Ici, nous avons l’impression qu’il y a dans la société française sécularisée une curiosité intellectuelle envers la religion qui n’existe pas en Espagne, et on se demande si le Parvis des Gentils comme structure de dialogue peut fonctionner dans toutes les sociétés européennes. Le risque en Espagne est la totale indifférence.

La question n’est pas de demander au Conseil pontifical pour la culture de faire notre travail. C’est à chaque pays, à chaque Église particulière, d’inventer son “Parvis des Gentils”. Je ne suis pas capable de comparer avec d’autres pays, mais il est vrai que nous trouvons en France un intérêt réel et, peut-être croissant, pour des questions philosophiques et religieuses. Un de nos objectifs est précisément d’appeler nos contemporains à sortir de l’indifférence et de les éveiller à “l’inquiétude” sur l’homme.

À Madrid, maintenant, une partie des indignés du 15-M cherchent de regagner la Puerta del Sol et critiquent la prochaine visite du Pape Benoît XVI. Qu’est-ce que l’Église peut dire à ces jeunes gens ?

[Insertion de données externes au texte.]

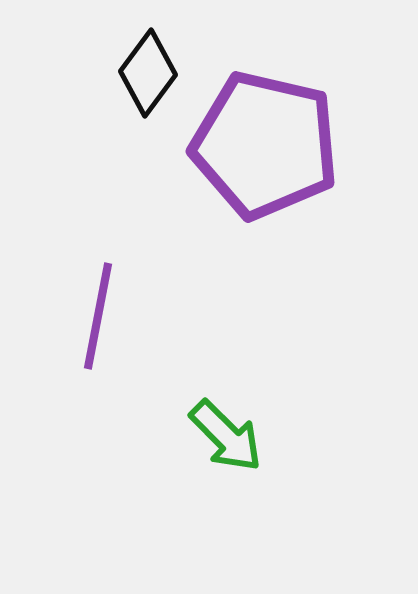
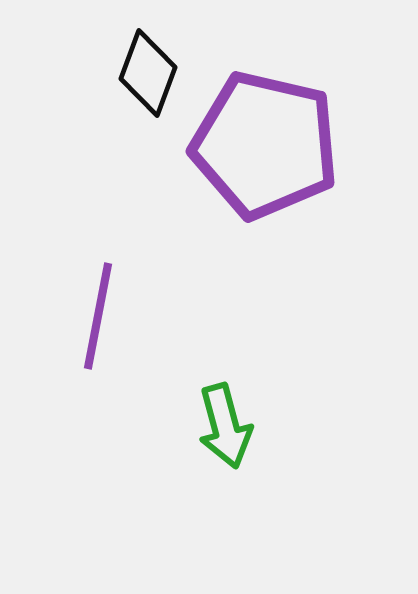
black diamond: rotated 16 degrees counterclockwise
green arrow: moved 1 px left, 10 px up; rotated 30 degrees clockwise
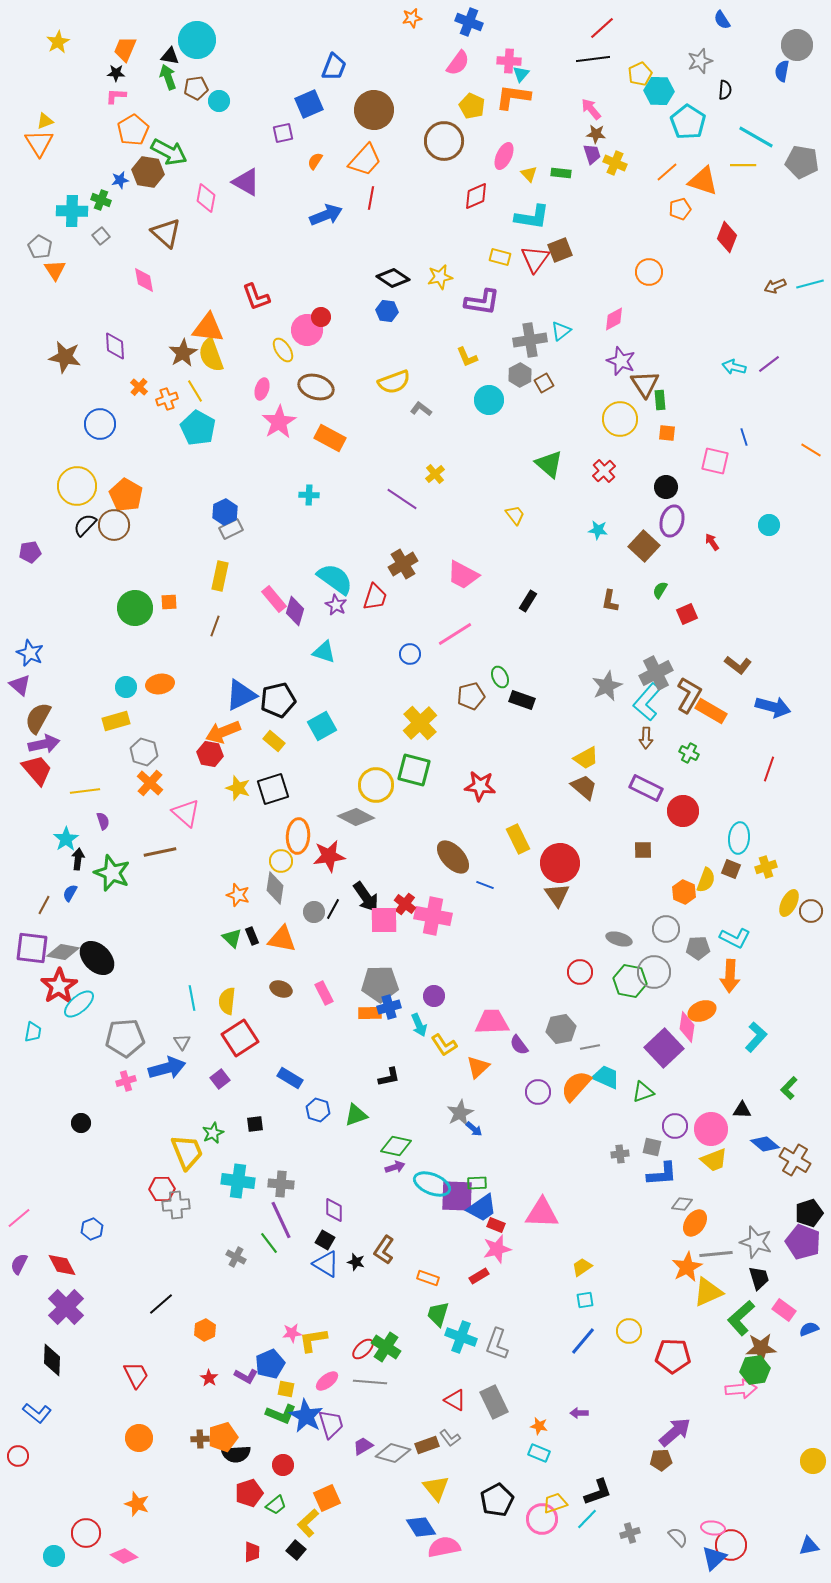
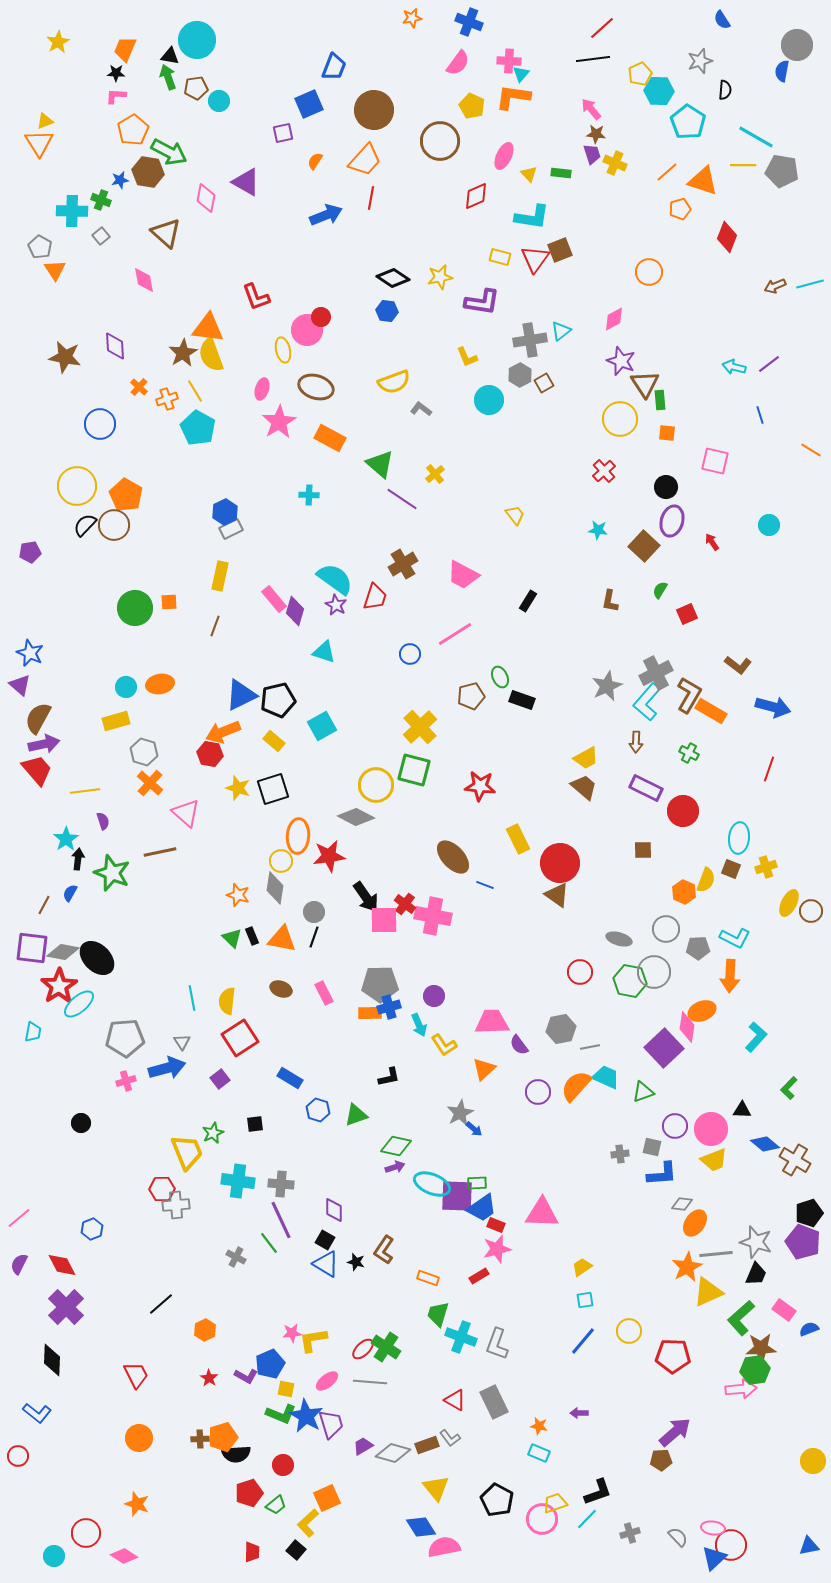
brown circle at (444, 141): moved 4 px left
gray pentagon at (802, 162): moved 20 px left, 9 px down
yellow ellipse at (283, 350): rotated 20 degrees clockwise
blue line at (744, 437): moved 16 px right, 22 px up
green triangle at (549, 464): moved 169 px left
yellow cross at (420, 723): moved 4 px down
brown arrow at (646, 738): moved 10 px left, 4 px down
brown triangle at (557, 895): rotated 20 degrees counterclockwise
black line at (333, 909): moved 19 px left, 28 px down; rotated 10 degrees counterclockwise
orange triangle at (478, 1067): moved 6 px right, 2 px down
black trapezoid at (759, 1278): moved 3 px left, 4 px up; rotated 40 degrees clockwise
black pentagon at (497, 1500): rotated 16 degrees counterclockwise
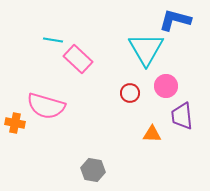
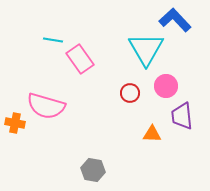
blue L-shape: rotated 32 degrees clockwise
pink rectangle: moved 2 px right; rotated 12 degrees clockwise
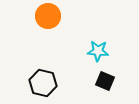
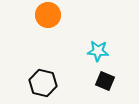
orange circle: moved 1 px up
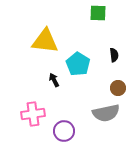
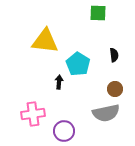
black arrow: moved 5 px right, 2 px down; rotated 32 degrees clockwise
brown circle: moved 3 px left, 1 px down
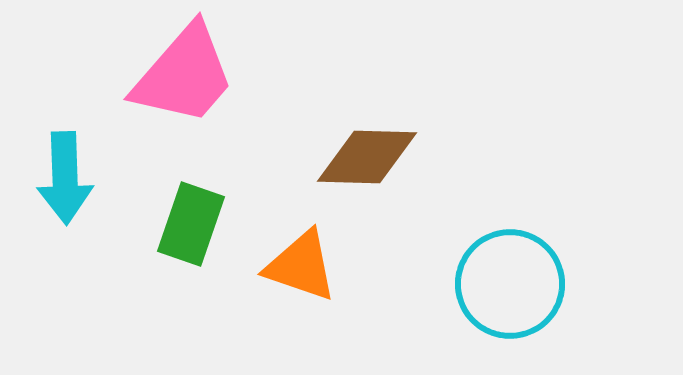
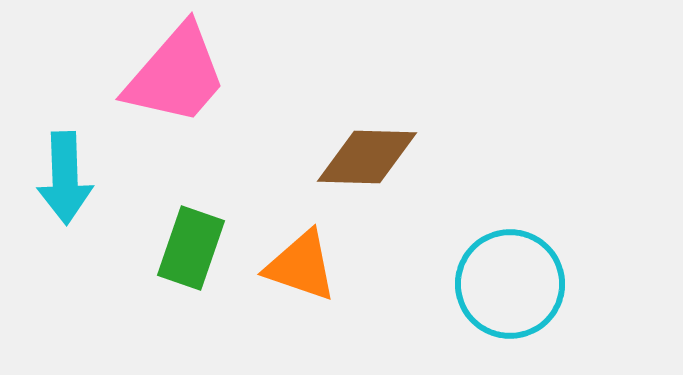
pink trapezoid: moved 8 px left
green rectangle: moved 24 px down
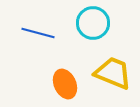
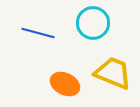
orange ellipse: rotated 40 degrees counterclockwise
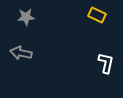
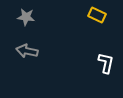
gray star: rotated 12 degrees clockwise
gray arrow: moved 6 px right, 2 px up
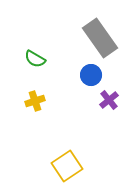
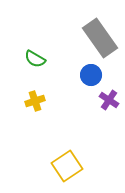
purple cross: rotated 18 degrees counterclockwise
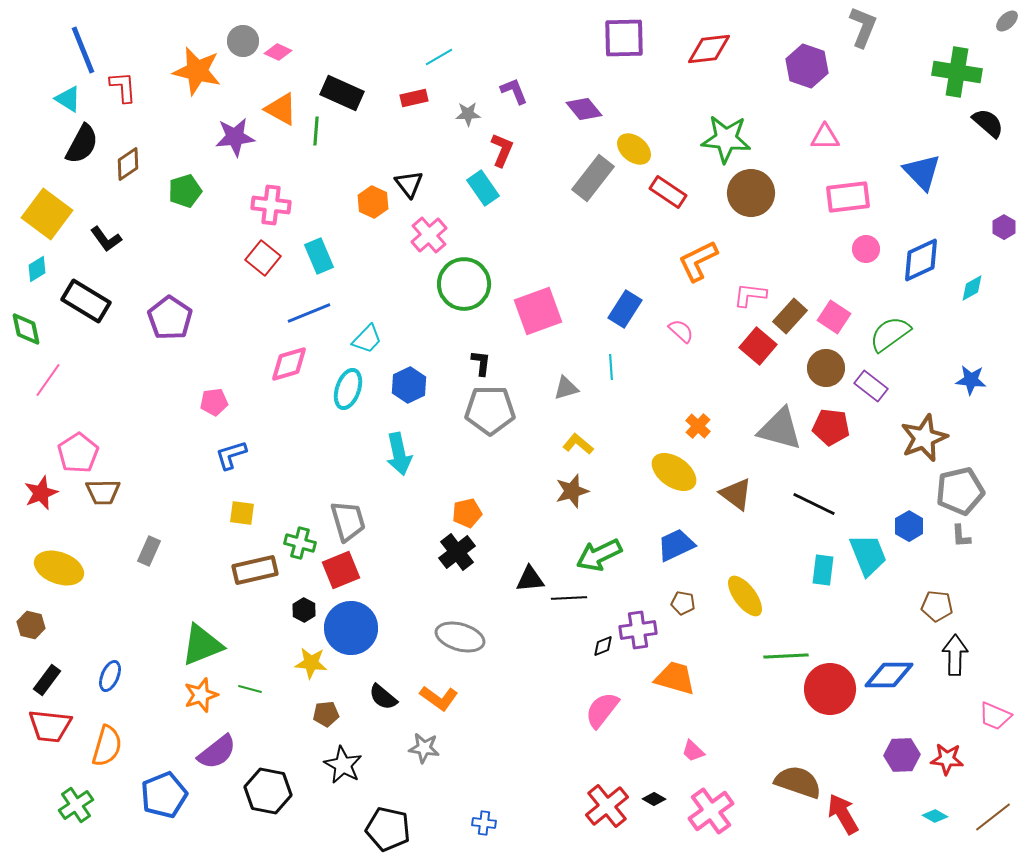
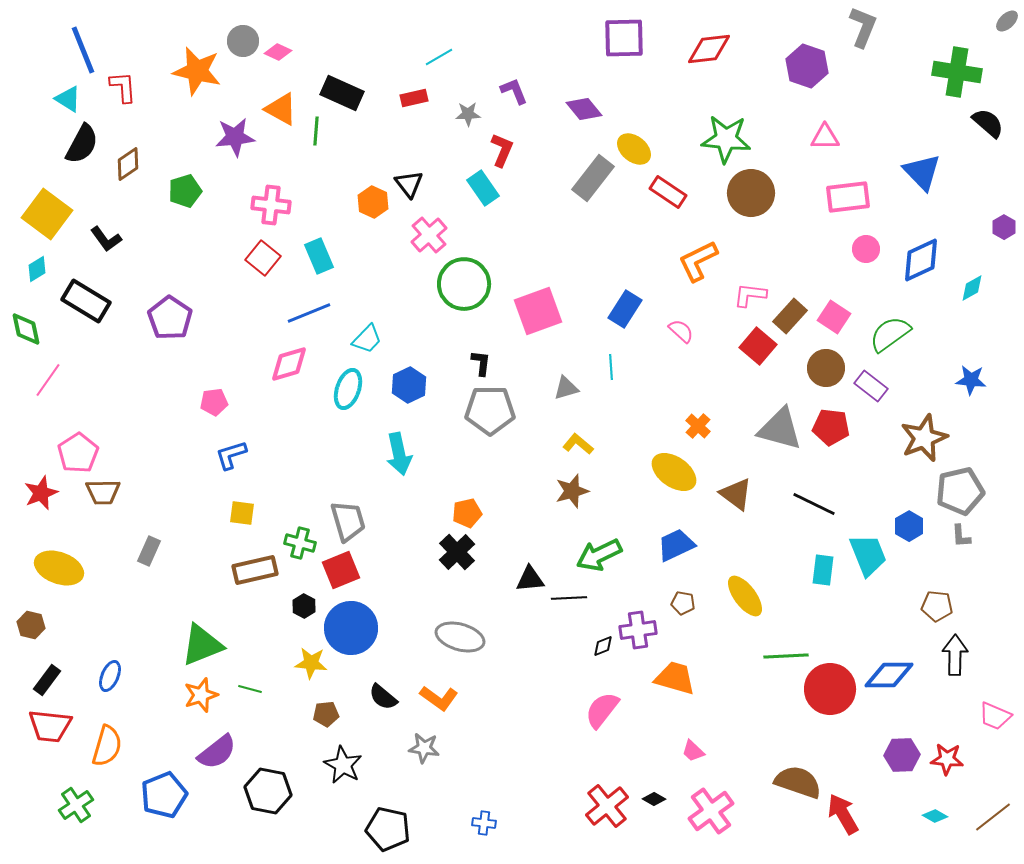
black cross at (457, 552): rotated 6 degrees counterclockwise
black hexagon at (304, 610): moved 4 px up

Ce n’est pas ma mission de répondre à leurs questions à la place de mes frères évêques espagnols, d’autant moins que je connais peu leurs objectifs réellement politiques. L’indignation peut être compréhensible ; c’est une critique des responsables politiques et économiques. Ce n’est pas un programme d’action. Finalement que souhaitent-ils positivement ? Si j’ai bien compris, les élections législatives espagnoles ont été avancées. Ce sera le moment pour tous de dire démocratiquement quelle société ils veulent promouvoir et, pour tous, d’accepter le jugement des urnes !

Vous étiez avec les cardinaux des grandes diocèses européens réunis à Rome le 11 juillet avec Mgr Rino Fisichella pour parler de Nouvelle Évangélisation. Durant le Carême 2012, Paris, Barcelone et neuf cités animeront la Mission Métropole. Pourquoi commencer par des grandes villes ? En temps de globalisation, est-ce que les petites villes et le monde rurale ne sont pas sécularisés ?

Mgr Fisichella a souhaité choisir des métropoles ayant déjà une expérience commune de mission à l’échelle de leur ville, mais je crois que dans son esprit c’est une opération de lancement qui aura une suite dans d’autres villes et, pourquoi pas dans les campagnes ? Là aussi, nous devons nous inspirer des propositions faites par le conseil pontifical pour les adapter à nos situations particulières. Au moment du Jubilé de l’an 2000, nous avions lancé une mission dans cinq villes européennes sur 5 ans : Vienne, Paris, Lisbonne, Budapest et Bruxelles. Ce fut l’occasion d’un mouvement profond dans les paroisses qui ont participé. Cela demande une longue préparation. Nous continuons d’en récolter les fruits.